[Given information — start]

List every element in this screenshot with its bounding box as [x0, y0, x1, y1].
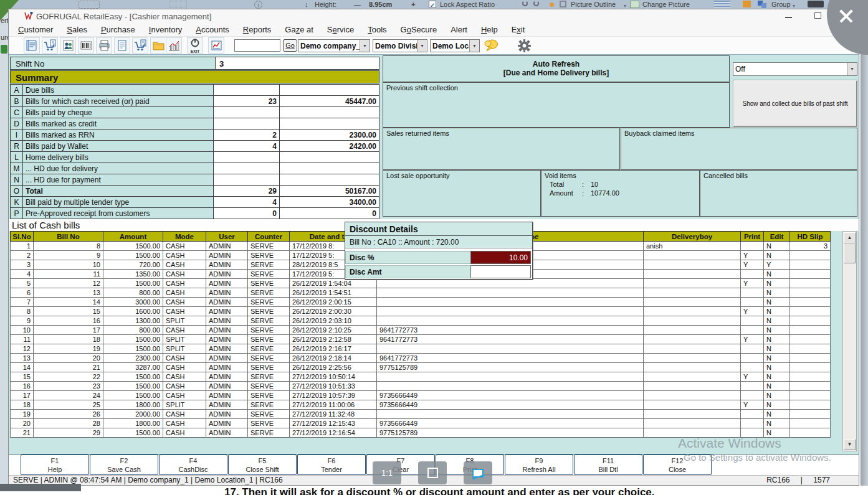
- report-button[interactable]: [208, 37, 224, 54]
- snip-overlay-button[interactable]: [464, 461, 492, 484]
- menu-item-tools[interactable]: Tools: [361, 22, 393, 37]
- fkey-f11[interactable]: F11Bill Dtl: [574, 455, 642, 475]
- col-header-counter[interactable]: Counter: [248, 232, 290, 242]
- table-row[interactable]: 12191500.00SPLITADMINSERVE26/12/2019 2:1…: [11, 344, 831, 354]
- table-row[interactable]: 20281800.00CASHADMINSERVE27/12/2019 12:1…: [11, 419, 831, 428]
- purchase-cart-button[interactable]: [132, 37, 148, 54]
- shift-no-value[interactable]: 3: [215, 57, 379, 70]
- col-header-mode[interactable]: Mode: [163, 232, 206, 242]
- rotate-left-icon[interactable]: [522, 1, 528, 6]
- bill-button[interactable]: [24, 37, 40, 54]
- table-row[interactable]: 17241500.00CASHADMINSERVE27/12/2019 10:5…: [11, 391, 831, 400]
- table-row[interactable]: 11181500.00SPLITADMINSERVE26/12/2019 2:1…: [11, 335, 831, 344]
- selection-icon[interactable]: [169, 1, 187, 8]
- lock-aspect-checkbox[interactable]: ✓: [429, 1, 436, 8]
- document-button[interactable]: [114, 37, 130, 54]
- menu-item-service[interactable]: Service: [320, 22, 361, 37]
- combo-caret-icon[interactable]: ▼: [469, 40, 479, 52]
- menu-item-accounts[interactable]: Accounts: [189, 22, 236, 37]
- table-row[interactable]: 8151600.00CASHADMINSERVE26/12/2019 2:00:…: [11, 307, 831, 316]
- menu-item-inventory[interactable]: Inventory: [142, 22, 189, 37]
- location-select[interactable]: Demo Location▼: [430, 39, 480, 52]
- cell: CASH: [163, 307, 206, 316]
- fkey-f9[interactable]: F9Refresh All: [505, 455, 573, 475]
- combo-caret-icon[interactable]: ▼: [417, 40, 427, 52]
- picture-outline-button[interactable]: Picture Outline: [571, 1, 616, 9]
- summary-row-O: OTotal2950167.00: [11, 186, 379, 197]
- table-row[interactable]: 9161300.00SPLITADMINSERVE26/12/2019 2:03…: [11, 316, 831, 326]
- col-header-print[interactable]: Print: [741, 232, 764, 242]
- table-row[interactable]: 5121500.00CASHADMINSERVE26/12/2019 1:54:…: [11, 279, 831, 288]
- auto-refresh-select[interactable]: Off▼: [733, 62, 857, 76]
- col-header-user[interactable]: User: [206, 232, 248, 242]
- printer-button[interactable]: [96, 37, 112, 54]
- exit-button[interactable]: EXIT: [187, 37, 203, 54]
- col-header-hd-slip[interactable]: HD Slip: [790, 232, 831, 242]
- table-row[interactable]: 16231500.00CASHADMINSERVE27/12/2019 10:5…: [11, 382, 831, 391]
- menu-item-sales[interactable]: Sales: [60, 22, 94, 37]
- col-header-edit[interactable]: Edit: [764, 232, 790, 242]
- table-row[interactable]: 1017800.00CASHADMINSERVE26/12/2019 2:10:…: [11, 326, 831, 335]
- col-header-bill-no[interactable]: Bill No: [34, 232, 103, 242]
- scroll-down-icon[interactable]: ▼: [844, 439, 856, 450]
- barcode-button[interactable]: [78, 37, 94, 54]
- cell: [644, 363, 741, 372]
- fkey-f5[interactable]: F5Close Shift: [228, 455, 297, 475]
- change-picture-button[interactable]: Change Picture: [642, 1, 690, 9]
- contacts-button[interactable]: [60, 37, 76, 54]
- fkey-f6[interactable]: F6Tender: [297, 455, 366, 475]
- minimize-button[interactable]: [785, 17, 792, 18]
- table-row[interactable]: 15221500.00CASHADMINSERVE27/12/2019 10:5…: [11, 372, 831, 382]
- textbox-icon[interactable]: [79, 1, 100, 9]
- group-button[interactable]: Group: [771, 1, 791, 9]
- menu-item-customer[interactable]: Customer: [11, 22, 60, 37]
- settings-gear-icon[interactable]: [517, 39, 532, 55]
- rotate-right-icon[interactable]: [533, 1, 539, 6]
- company-select[interactable]: Demo company_▼: [298, 39, 370, 52]
- col-header-amount[interactable]: Amount: [103, 232, 163, 242]
- menu-item-alert[interactable]: Alert: [444, 22, 474, 37]
- scroll-thumb[interactable]: [844, 243, 856, 263]
- height-minus-button[interactable]: —: [354, 1, 361, 9]
- combo-caret-icon[interactable]: ▼: [360, 40, 370, 52]
- info-icon[interactable]: i: [254, 1, 262, 9]
- disc-amount-field[interactable]: [470, 265, 531, 278]
- height-plus-button[interactable]: +: [411, 1, 415, 9]
- bills-scrollbar[interactable]: ▲ ▼: [842, 231, 857, 451]
- menu-item-reports[interactable]: Reports: [236, 22, 279, 37]
- table-row[interactable]: 13202300.00CASHADMINSERVE26/12/2019 2:18…: [11, 354, 831, 363]
- collect-due-bills-button[interactable]: Show and collect due bills of past shift: [733, 80, 857, 127]
- disc-percent-field[interactable]: 10.00: [470, 251, 531, 264]
- table-row[interactable]: 14213287.00CASHADMINSERVE26/12/2019 2:25…: [11, 363, 831, 372]
- go-button[interactable]: Go: [283, 39, 297, 52]
- search-input[interactable]: [234, 39, 280, 52]
- col-header-sl-no[interactable]: Sl.No: [11, 232, 34, 242]
- color-swatch-icon[interactable]: [743, 1, 751, 7]
- fkey-f1[interactable]: F1Help: [21, 455, 89, 475]
- col-header-deliveryboy[interactable]: Deliveryboy: [644, 232, 741, 242]
- combo-caret-icon[interactable]: ▼: [847, 63, 857, 75]
- align-icon[interactable]: [714, 1, 730, 7]
- menu-item-gaze-at[interactable]: Gaze at: [278, 22, 320, 37]
- table-row[interactable]: 18251800.00SPLITADMINSERVE27/12/2019 11:…: [11, 400, 831, 410]
- zoom-ratio-overlay-button[interactable]: 1:1: [373, 461, 401, 484]
- folder-button[interactable]: [150, 37, 166, 54]
- menu-item-gosecure[interactable]: GoSecure: [394, 22, 444, 37]
- fkey-f4[interactable]: F4CashDisc: [159, 455, 227, 475]
- pane-icon[interactable]: [808, 1, 824, 7]
- crop-overlay-button[interactable]: [418, 461, 447, 484]
- table-row[interactable]: 7143000.00CASHADMINSERVE26/12/2019 2:00:…: [11, 298, 831, 307]
- scroll-up-icon[interactable]: ▲: [844, 232, 856, 243]
- feedback-speech-icon[interactable]: [484, 39, 499, 55]
- sales-cart-button[interactable]: [42, 37, 58, 54]
- menu-item-help[interactable]: Help: [474, 22, 505, 37]
- restore-button[interactable]: [814, 12, 821, 19]
- menu-item-exit[interactable]: Exit: [505, 22, 532, 37]
- height-value[interactable]: 8.95cm: [369, 1, 392, 9]
- table-row[interactable]: 613800.00CASHADMINSERVE26/12/2019 1:54:5…: [11, 288, 831, 298]
- division-select[interactable]: Demo Division▼: [373, 39, 427, 52]
- menu-item-purchase[interactable]: Purchase: [94, 22, 142, 37]
- fkey-f2[interactable]: F2Save Cash: [90, 455, 158, 475]
- chart-button[interactable]: [166, 37, 182, 54]
- table-row[interactable]: 19262000.00CASHADMINSERVE27/12/2019 11:3…: [11, 410, 831, 419]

[Given information — finish]

An exact reproduction of the data is needed, with no pictures included.

List every element in this screenshot with its bounding box as [x0, y0, x1, y1].
- report-button[interactable]: [208, 37, 224, 54]
- snip-overlay-button[interactable]: [464, 461, 492, 484]
- menu-item-tools[interactable]: Tools: [361, 22, 393, 37]
- fkey-f11[interactable]: F11Bill Dtl: [574, 455, 642, 475]
- col-header-counter[interactable]: Counter: [248, 232, 290, 242]
- table-row[interactable]: 12191500.00SPLITADMINSERVE26/12/2019 2:1…: [11, 344, 831, 354]
- table-row[interactable]: 20281800.00CASHADMINSERVE27/12/2019 12:1…: [11, 419, 831, 428]
- purchase-cart-button[interactable]: [132, 37, 148, 54]
- shift-no-value[interactable]: 3: [215, 57, 379, 70]
- col-header-mode[interactable]: Mode: [163, 232, 206, 242]
- rotate-left-icon[interactable]: [522, 1, 528, 6]
- bill-button[interactable]: [24, 37, 40, 54]
- table-row[interactable]: 17241500.00CASHADMINSERVE27/12/2019 10:5…: [11, 391, 831, 400]
- table-row[interactable]: 11181500.00SPLITADMINSERVE26/12/2019 2:1…: [11, 335, 831, 344]
- selection-icon[interactable]: [169, 1, 187, 8]
- lock-aspect-checkbox[interactable]: ✓: [429, 1, 436, 8]
- document-button[interactable]: [114, 37, 130, 54]
- menu-item-service[interactable]: Service: [320, 22, 361, 37]
- combo-caret-icon[interactable]: ▼: [469, 40, 479, 52]
- menu-item-accounts[interactable]: Accounts: [189, 22, 236, 37]
- table-row[interactable]: 8151600.00CASHADMINSERVE26/12/2019 2:00:…: [11, 307, 831, 316]
- menu-item-inventory[interactable]: Inventory: [142, 22, 189, 37]
- location-select[interactable]: Demo Location▼: [430, 39, 480, 52]
- cell: CASH: [163, 307, 206, 316]
- fkey-f9[interactable]: F9Refresh All: [505, 455, 573, 475]
- combo-caret-icon[interactable]: ▼: [417, 40, 427, 52]
- picture-outline-button[interactable]: Picture Outline: [571, 1, 616, 9]
- summary-row-O: OTotal2950167.00: [11, 186, 379, 197]
- table-row[interactable]: 9161300.00SPLITADMINSERVE26/12/2019 2:03…: [11, 316, 831, 326]
- col-header-print[interactable]: Print: [741, 232, 764, 242]
- table-row[interactable]: 5121500.00CASHADMINSERVE26/12/2019 1:54:…: [11, 279, 831, 288]
- auto-refresh-select[interactable]: Off▼: [733, 62, 857, 76]
- col-header-user[interactable]: User: [206, 232, 248, 242]
- printer-button[interactable]: [96, 37, 112, 54]
- exit-button[interactable]: EXIT: [187, 37, 203, 54]
- col-header-hd-slip[interactable]: HD Slip: [790, 232, 831, 242]
- table-row[interactable]: 16231500.00CASHADMINSERVE27/12/2019 10:5…: [11, 382, 831, 391]
- menu-item-sales[interactable]: Sales: [60, 22, 94, 37]
- col-header-edit[interactable]: Edit: [764, 232, 790, 242]
- table-row[interactable]: 1017800.00CASHADMINSERVE26/12/2019 2:10:…: [11, 326, 831, 335]
- col-header-bill-no[interactable]: Bill No: [34, 232, 103, 242]
- scroll-down-icon[interactable]: ▼: [844, 439, 856, 450]
- barcode-button[interactable]: [78, 37, 94, 54]
- cell: [644, 363, 741, 372]
- fkey-f5[interactable]: F5Close Shift: [228, 455, 297, 475]
- change-picture-button[interactable]: Change Picture: [642, 1, 690, 9]
- contacts-button[interactable]: [60, 37, 76, 54]
- fkey-f6[interactable]: F6Tender: [297, 455, 366, 475]
- minimize-button[interactable]: [785, 17, 792, 18]
- table-row[interactable]: 15221500.00CASHADMINSERVE27/12/2019 10:5…: [11, 372, 831, 382]
- textbox-icon[interactable]: [79, 1, 100, 9]
- group-button[interactable]: Group: [771, 1, 791, 9]
- menu-item-customer[interactable]: Customer: [11, 22, 60, 37]
- settings-gear-icon[interactable]: [517, 39, 532, 55]
- rotate-right-icon[interactable]: [533, 1, 539, 6]
- company-select[interactable]: Demo company_▼: [298, 39, 370, 52]
- col-header-amount[interactable]: Amount: [103, 232, 163, 242]
- menu-item-alert[interactable]: Alert: [444, 22, 474, 37]
- scroll-thumb[interactable]: [844, 243, 856, 263]
- height-minus-button[interactable]: —: [354, 1, 361, 9]
- combo-caret-icon[interactable]: ▼: [360, 40, 370, 52]
- info-icon[interactable]: i: [254, 1, 262, 9]
- disc-amount-field[interactable]: [470, 265, 531, 278]
- height-plus-button[interactable]: +: [411, 1, 415, 9]
- bills-scrollbar[interactable]: ▲ ▼: [842, 231, 857, 451]
- menu-item-reports[interactable]: Reports: [236, 22, 279, 37]
- table-row[interactable]: 13202300.00CASHADMINSERVE26/12/2019 2:18…: [11, 354, 831, 363]
- collect-due-bills-button[interactable]: Show and collect due bills of past shift: [733, 80, 857, 127]
- disc-percent-field[interactable]: 10.00: [470, 251, 531, 264]
- table-row[interactable]: 14213287.00CASHADMINSERVE26/12/2019 2:25…: [11, 363, 831, 372]
- go-button[interactable]: Go: [283, 39, 297, 52]
- search-input[interactable]: [234, 39, 280, 52]
- col-header-sl-no[interactable]: Sl.No: [11, 232, 34, 242]
- color-swatch-icon[interactable]: [743, 1, 751, 7]
- fkey-f1[interactable]: F1Help: [21, 455, 89, 475]
- col-header-deliveryboy[interactable]: Deliveryboy: [644, 232, 741, 242]
- combo-caret-icon[interactable]: ▼: [847, 63, 857, 75]
- align-icon[interactable]: [714, 1, 730, 7]
- menu-item-gaze-at[interactable]: Gaze at: [278, 22, 320, 37]
- table-row[interactable]: 18251800.00SPLITADMINSERVE27/12/2019 11:…: [11, 400, 831, 410]
- zoom-ratio-overlay-button[interactable]: 1:1: [373, 461, 401, 484]
- folder-button[interactable]: [150, 37, 166, 54]
- menu-item-gosecure[interactable]: GoSecure: [394, 22, 444, 37]
- fkey-f4[interactable]: F4CashDisc: [159, 455, 227, 475]
- pane-icon[interactable]: [808, 1, 824, 7]
- crop-overlay-button[interactable]: [418, 461, 447, 484]
- table-row[interactable]: 7143000.00CASHADMINSERVE26/12/2019 2:00:…: [11, 298, 831, 307]
- scroll-up-icon[interactable]: ▲: [844, 232, 856, 243]
- feedback-speech-icon[interactable]: [484, 39, 499, 55]
- sales-cart-button[interactable]: [42, 37, 58, 54]
- menu-item-help[interactable]: Help: [474, 22, 505, 37]
- restore-button[interactable]: [814, 12, 821, 19]
- menu-item-exit[interactable]: Exit: [505, 22, 532, 37]
- height-value[interactable]: 8.95cm: [369, 1, 392, 9]
- table-row[interactable]: 613800.00CASHADMINSERVE26/12/2019 1:54:5…: [11, 288, 831, 298]
- division-select[interactable]: Demo Division▼: [373, 39, 427, 52]
- menu-item-purchase[interactable]: Purchase: [94, 22, 142, 37]
- fkey-f2[interactable]: F2Save Cash: [90, 455, 158, 475]
- chart-button[interactable]: [166, 37, 182, 54]
- table-row[interactable]: 19262000.00CASHADMINSERVE27/12/2019 11:3…: [11, 410, 831, 419]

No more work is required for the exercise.